We have pointed out that recessions do not cause IT transitions, but rather they accelerate them, and this will be the case now with datacenter infrastructure if the forecasts made by IDC between 2022 and 2027 pan out:

By the end of the forecast period, more than two-thirds of the revenues being spent on compute and storage capacity by end user companies will be for shared or dedicated cloud infrastructure services, and less than one-third will be for legacy non-cloud infrastructure. (As we have pointed out before, it is not clear how IDC draws these lines between cloud and non-cloud. An IBM mainframe can have thousands of logical partitions and can have metered pricing for hardware and software – these question is how many companies actually do this, we presume.)

All things considered, 2022 was a pretty good year for datacenter infrastructure, and it may be the last good one we see for a while if the global economy does not respond effectively to interest rate shocks, bank turmoil, and political upheavals in hotspots around the world. We remain hopeful, but as Alanis Morrisette correctly pointed out, the past few years of IT spending have been a jagged little pill:

If you squint a little on that black line representing Non-Cloud infrastructure spending, you can see the IBM System z mainframe cycle and some wigglies for the Power Systems Power8, Power9, and Power10 cycles. You will also note that even though this line is very jaggy, it has averaged just a little north of $15 billion per quarter for the dataset that IDC has put out to the public. Non-Cloud server and storage spending is essentially flat for the past decade, on average, and many would think, based on the slice of the server and storage bars in the chart above, that it was in decline. It was not. Cloud is just growing, so it makes it look like Non-Cloud is in decline.

And on the green and dotted All Cloud line – which remember is cloud consumption by customers and dedicated cloud infrastructure parked on premises or in co-los, not spending on IT gear by the big clouds themselves to supply these services – you can see hints of the inside upgrade cycles that Intel and AMD give to hyperscaler and cloud customers as well as the normal tendency to buy IT infrastructure at the end of a budget year. The third and fourth quarters of one year do a lot better than the first and second quarters of that same year.
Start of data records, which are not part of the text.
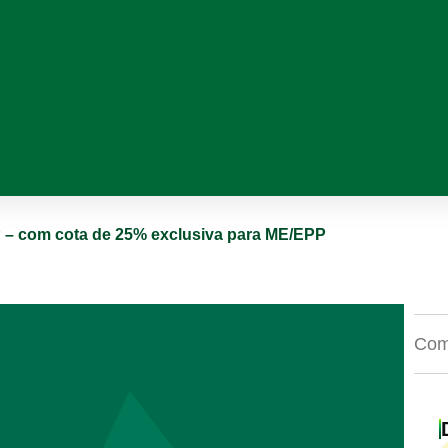
P – com cota de 25% exclusiva para ME/EPP
Comp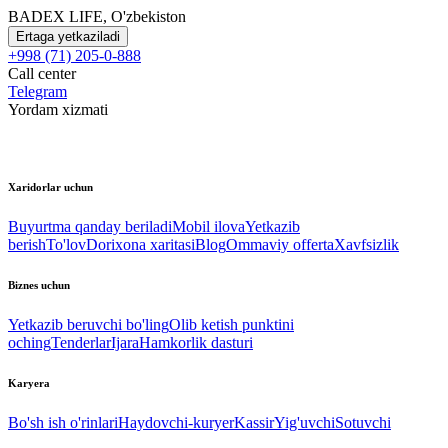
BADEX LIFE, O'zbekiston
Ertaga yetkaziladi
+998 (71) 205-0-888
Call center
Telegram
Yordam xizmati
Xaridorlar uchun
Buyurtma qanday beriladi
Mobil ilova
Yetkazib
berish
To'lov
Dorixona xaritasi
Blog
Ommaviy offerta
Xavfsizlik
Biznes uchun
Yetkazib beruvchi bo'ling
Olib ketish punktini
oching
Tenderlar
Ijara
Hamkorlik dasturi
Karyera
Bo'sh ish o'rinlari
Haydovchi-kuryer
Kassir
Yig'uvchi
Sotuvchi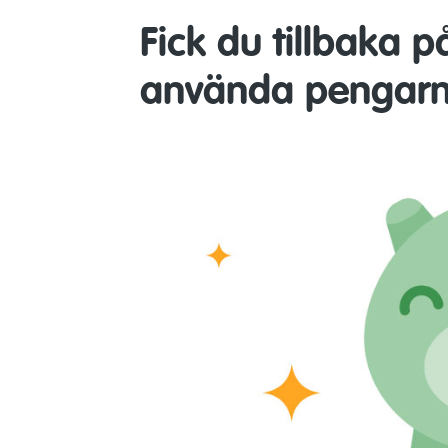
Fick du tillbaka 
använda pengar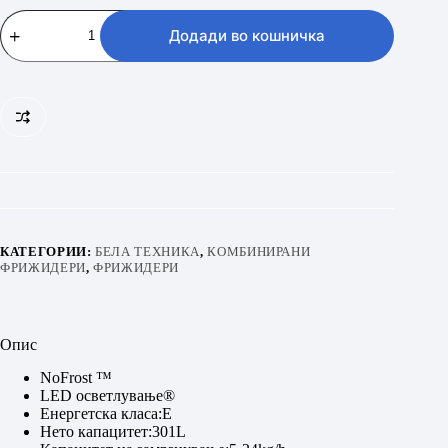
BEKO
B1RCNA344S
Додади во кошничка
количина
КАТЕГОРИИ:
БЕЛА ТЕХНИКА
,
КОМБИНИРАНИ
ФРИЖИДЕРИ
,
ФРИЖИДЕРИ
Опис
NoFrost ™
LED осветлување®
Енергетска класа:E
Нето капацитет:301L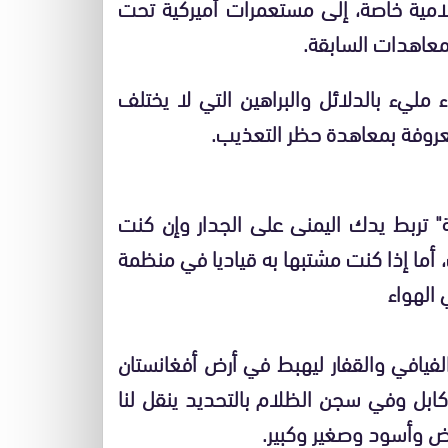
لامية خاصة، إلى مستعمرات أميركية تحت
لمعاهدات السابقة.
 مليء بالدلائل والبراهين التي لا يختلف
المعروفة بمعاهدة حظر التعذيب.
ة" تربط يدك اليمنى على الجدار وإن كنت
ما إذا كنت مشتبها به قياديا في منظمة
الهواء
الفيافي والقفار ليهبط في أرض أفغانستان
ا كابل وفي سجن الظلام بالتحديد ينقل لنا
يض وأسود وصغير وكبير.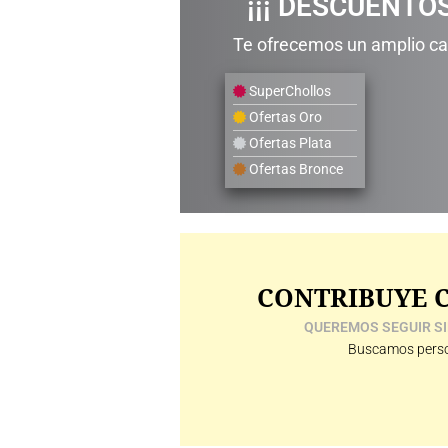
¡¡¡ DESCUENTOS
Te ofrecemos un amplio cat
SuperChollos
Ofertas Oro
Ofertas Plata
Ofertas Bronce
CONTRIBUYE C
QUEREMOS SEGUIR SI
Buscamos perso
At this point, we would have expected for a fairly smooth line for All Cloud server and storage spending. But set against the ever-increasing need for compute and storage to do more workloads – and more complex ones – is also the maturity cycle for cloud computing, where companies get better at buying and managing capacity. Luckily, there are always newbies coming into the cloud fold – at least for a while yet, anyway.